**Goal of the exercise**
Starting at the line below holding "We zijn op dit moment" and stopping at the line holding "WEBSITE DURCHSUCHEN", print every line exactly, both ends included, and leave the rest out.

**Material provided**
####

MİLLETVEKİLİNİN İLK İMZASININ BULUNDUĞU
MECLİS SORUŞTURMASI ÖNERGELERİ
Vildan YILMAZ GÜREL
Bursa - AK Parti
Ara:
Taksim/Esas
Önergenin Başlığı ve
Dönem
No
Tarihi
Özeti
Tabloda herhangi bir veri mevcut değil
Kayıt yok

####

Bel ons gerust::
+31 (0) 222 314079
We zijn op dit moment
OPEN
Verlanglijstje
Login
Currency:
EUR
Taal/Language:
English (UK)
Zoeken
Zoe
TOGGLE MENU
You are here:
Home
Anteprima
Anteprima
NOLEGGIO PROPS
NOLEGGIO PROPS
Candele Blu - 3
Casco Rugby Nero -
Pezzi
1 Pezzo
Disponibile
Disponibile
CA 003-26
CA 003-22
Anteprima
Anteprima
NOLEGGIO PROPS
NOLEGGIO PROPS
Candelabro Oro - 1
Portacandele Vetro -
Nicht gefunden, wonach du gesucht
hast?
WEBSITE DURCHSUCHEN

####

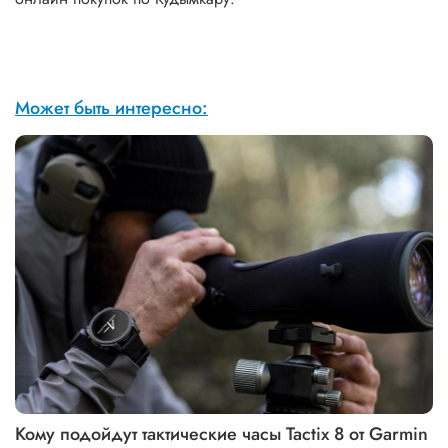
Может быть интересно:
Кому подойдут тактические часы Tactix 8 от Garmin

####

**Answer space**
We zijn op dit moment
OPEN
Verlanglijstje
Login
Currency:
EUR
Taal/Language:
English (UK)
Zoeken
Zoe
TOGGLE MENU
You are here:
Home
Anteprima
Anteprima
NOLEGGIO PROPS
NOLEGGIO PROPS
Candele Blu - 3
Casco Rugby Nero -
Pezzi
1 Pezzo
Disponibile
Disponibile
CA 003-26
CA 003-22
Anteprima
Anteprima
NOLEGGIO PROPS
NOLEGGIO PROPS
Candelabro Oro - 1
Portacandele Vetro -
Nicht gefunden, wonach du gesucht
hast?
WEBSITE DURCHSUCHEN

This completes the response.